In [1]:
# import libraries
import numpy as np
import pandas as pd

import warnings
warnings.filterwarnings('ignore')

In [2]:
# read the data
train=pd.read_csv('train0.csv')
test=pd.read_csv('test0.csv')

In [3]:
# remove spaces from the data
train=train.apply(lambda x: x.str.strip() if x.dtype == "object" else x)
test=test.apply(lambda x: x.str.strip() if x.dtype == "object" else x)

In [4]:
# replace missing values with np.nan
train=train.replace("nan",np.nan)
train=train.replace("?",np.nan)
train=train.replace("None",np.nan)

test=test.replace("nan",np.nan)
test=test.replace("?",np.nan)
test=test.replace("None",np.nan)

In [5]:
# Converting 'Revenue', 'Net_Valuation', 'Share_Price' to numeric values
train['Revenue']=pd.to_numeric(train['Revenue'],errors='coerce')
train['Net_Valuation']=pd.to_numeric(train['Net_Valuation'],errors='coerce')
train['Share_Price']=pd.to_numeric(train['Share_Price'],errors='coerce')

test['Revenue']=pd.to_numeric(test['Revenue'],errors='coerce')
test['Net_Valuation']=pd.to_numeric(test['Net_Valuation'],errors='coerce')
test['Share_Price']=pd.to_numeric(test['Share_Price'],errors='coerce')


In [6]:
train.columns

Index(['File_Name', 'Location', 'Sector', 'Employees', 'Revenue',
       'Net_Valuation', 'Share_Price', 'Company_Background', 'Product'],
      dtype='object')

In [7]:
train.Product.unique()

array(['AI', 'Truck', 'Medical devices', 'antivirus-security', 'Hydro',
       'Organicfood', 'charcoal', 'Kids toys', 'Fuel', 'Gaming hardware',
       'Bike', 'allopathy', 'Solar'], dtype=object)

In [8]:
# # drop File_Name
# train.drop('File_Name',axis=1,inplace=True)

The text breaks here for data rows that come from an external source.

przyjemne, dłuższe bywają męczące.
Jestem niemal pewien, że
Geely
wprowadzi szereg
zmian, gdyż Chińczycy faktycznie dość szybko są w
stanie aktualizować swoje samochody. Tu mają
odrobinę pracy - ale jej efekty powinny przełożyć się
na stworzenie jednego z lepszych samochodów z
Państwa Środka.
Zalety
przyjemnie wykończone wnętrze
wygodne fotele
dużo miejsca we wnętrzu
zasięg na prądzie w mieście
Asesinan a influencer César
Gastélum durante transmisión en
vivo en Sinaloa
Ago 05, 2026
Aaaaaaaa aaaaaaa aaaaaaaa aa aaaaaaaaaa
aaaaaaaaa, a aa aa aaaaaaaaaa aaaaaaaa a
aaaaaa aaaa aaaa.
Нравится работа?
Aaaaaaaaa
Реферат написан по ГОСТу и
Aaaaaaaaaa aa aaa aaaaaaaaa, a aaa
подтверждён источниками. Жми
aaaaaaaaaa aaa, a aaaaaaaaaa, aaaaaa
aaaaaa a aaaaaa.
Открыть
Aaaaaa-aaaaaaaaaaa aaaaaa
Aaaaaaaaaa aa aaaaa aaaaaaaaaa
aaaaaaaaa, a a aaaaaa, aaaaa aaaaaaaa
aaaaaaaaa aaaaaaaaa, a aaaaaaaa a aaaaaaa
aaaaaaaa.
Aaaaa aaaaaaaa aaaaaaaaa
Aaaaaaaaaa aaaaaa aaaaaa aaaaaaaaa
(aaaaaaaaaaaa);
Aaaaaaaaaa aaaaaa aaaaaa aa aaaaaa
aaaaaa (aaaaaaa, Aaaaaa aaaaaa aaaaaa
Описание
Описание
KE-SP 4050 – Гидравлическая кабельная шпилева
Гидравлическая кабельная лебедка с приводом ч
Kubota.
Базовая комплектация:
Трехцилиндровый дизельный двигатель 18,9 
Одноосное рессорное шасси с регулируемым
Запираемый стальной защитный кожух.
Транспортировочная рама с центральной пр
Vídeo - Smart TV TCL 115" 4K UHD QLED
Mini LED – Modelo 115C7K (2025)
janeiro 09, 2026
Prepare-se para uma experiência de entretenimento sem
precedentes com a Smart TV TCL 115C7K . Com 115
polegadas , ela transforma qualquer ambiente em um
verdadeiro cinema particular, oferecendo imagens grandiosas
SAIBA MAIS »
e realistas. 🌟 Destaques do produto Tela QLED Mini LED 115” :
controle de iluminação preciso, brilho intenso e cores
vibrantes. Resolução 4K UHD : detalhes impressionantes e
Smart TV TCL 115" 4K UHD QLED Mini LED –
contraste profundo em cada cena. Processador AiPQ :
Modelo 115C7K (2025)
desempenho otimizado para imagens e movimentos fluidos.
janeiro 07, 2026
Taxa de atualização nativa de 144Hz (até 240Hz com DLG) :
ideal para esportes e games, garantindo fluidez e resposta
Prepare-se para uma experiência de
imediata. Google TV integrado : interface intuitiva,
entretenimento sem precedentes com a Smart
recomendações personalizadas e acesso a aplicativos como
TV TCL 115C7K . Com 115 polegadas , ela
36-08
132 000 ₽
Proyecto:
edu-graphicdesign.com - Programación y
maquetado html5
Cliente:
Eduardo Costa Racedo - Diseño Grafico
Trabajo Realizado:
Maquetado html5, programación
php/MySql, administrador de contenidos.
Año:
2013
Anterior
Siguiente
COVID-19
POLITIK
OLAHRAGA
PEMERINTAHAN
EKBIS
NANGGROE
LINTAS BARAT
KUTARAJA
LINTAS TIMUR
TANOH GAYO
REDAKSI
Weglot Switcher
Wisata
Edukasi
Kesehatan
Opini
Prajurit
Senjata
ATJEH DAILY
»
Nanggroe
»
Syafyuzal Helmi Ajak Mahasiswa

# File_Name = test['File_Name']
# test.drop('File_Name',axis=1,inplace=True)

In [9]:
# unique values in Location
train.Location.append(test.Location).unique().shape

(232,)

In [10]:
# unique values in Sector
train.Sector.append(test.Sector).unique()

array(['Public_sector', nan, 'Private_sector'], dtype=object)

In [11]:
# replace underscore from Sector with space
train.Sector=train.Sector.replace('Public_sector','Public sector')
test.Sector=test.Sector.replace('Public_sector','Public sector')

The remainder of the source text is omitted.